Brock no sabía qué decir. ¿Qué podría decir él? Había hecho lo que había hecho, y no iba a ir o ser barrido debajo de la alfombra. Aún así, quería detalles. Tenía que saber quién era la mujer y por qué me había traicionado tan descaradamente, particularmente durante un período tan vulnerable de mi vida.
Dijo que la mujer era alguien que había conocido desde antes de conocernos.
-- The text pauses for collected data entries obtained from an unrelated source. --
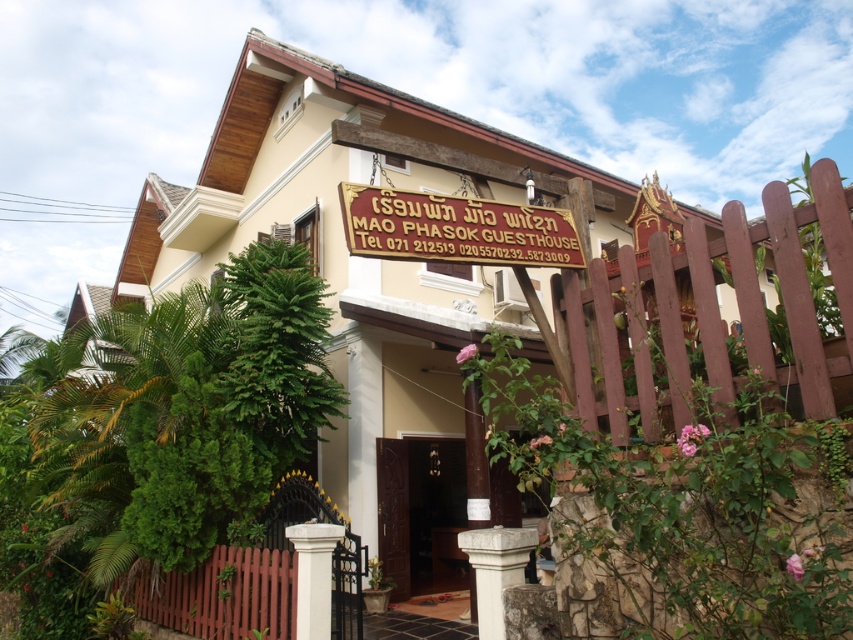 You are a delivery person trying to enter the Mao Phasok Guesthouse. You see the brown wooden fence at lower left and the dark wood door at center. Which object is wider?

The brown wooden fence at lower left is wider than the dark wood door at center.

You are standing in front of the Mao Phasok Guesthouse and want to enter through the entrance. Which object, the brown wooden fence at lower left or the gold wood signboard at center, is closer to you as you approach the entrance?

The brown wooden fence at lower left is closer to you because it is further to the viewer than the gold wood signboard at center, meaning it appears nearer in your line of sight when approaching the entrance.

You are standing at the entrance of Mao Phasok Guesthouse and want to locate two specific points marked on the building facade. The first point is at coordinate point (270, 531) and the second is at point (410, 500). From your perspective at the entrance, which point is closer to you?

Point (270, 531) is in front of point (410, 500), so the first point is closer to you.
Un día, mientras estaba en casa, embarazada de su hijo, Brock fue a trabajar en su gimnasio, F45 entrenando a East Hillcrest en San Diego, y él se topó con ella afuera. Después de volver a conectarse, dijo que comenzaron un breve asunto.
Estaba un poco confundido porque siempre había tenido su ubicación y podría haberla revisado en cualquier momento. ¿Cómo no los había atrapado? Pero también tenía un segundo teléfono para el trabajo, que sí sabía pero no monitoreé. Resultó que era su única forma de comunicación. Bien, ¿verdad?
Esa misma noche, Brock me dio una carta que había escrito un año después de que terminó el asunto. ¿Por qué entonces? Me pregunté. Aparentemente, había compartimentado su indiscreción (conveniente, lo sé), pero mientras estábamos en un festival local en San Diego una noche, se topó con algunos viejos amigos que le recordaron ese momento en su vida, y todo lo que había hecho llegó corriendo de regreso. Dijo que se dio cuenta de que estaba lanzando su segunda oportunidad a una familia al salir y juró que nunca me traicionaría nuevamente.
Esa noche después del festival, escribió la carta, que incluía más detalles de los que siempre quería, como cuántas veces habían dormido juntos, dónde lo habían hecho y dónde no (nuestra casa). También señaló que era puramente físico, nunca emocional, y siempre usaba protección. ¡Caramba, gracias! Definitivamente no estaba sobrio cuando puso el lápiz al papel, por lo que los errores de ortografía eran desenfrenados. No puedo explicar por qué, pero eso realmente me irritó. Tal vez porque se sintió como otra señal de su descuido.
La carta me hizo recordar las semanas previas a mi segundo trimestre cuando, como muchas mujeres embarazadas, fui estimulada sexualmente. Nunca olvidaré cómo, durante ese tiempo, Brock tenía «miedo de tener sexo conmigo (o simplemente no quería). Eso hizo un número en mi ansiedad, y mató mi confianza de una manera que ni siquiera puedo describir. Su comportamiento ahora tenía mucho más sentido.
Una vez que lo leí, eso fue más que suficiente. Le dije que lo arrojara inmediatamente al fuego. Nunca quise volver a poner en cuenta esas palabras.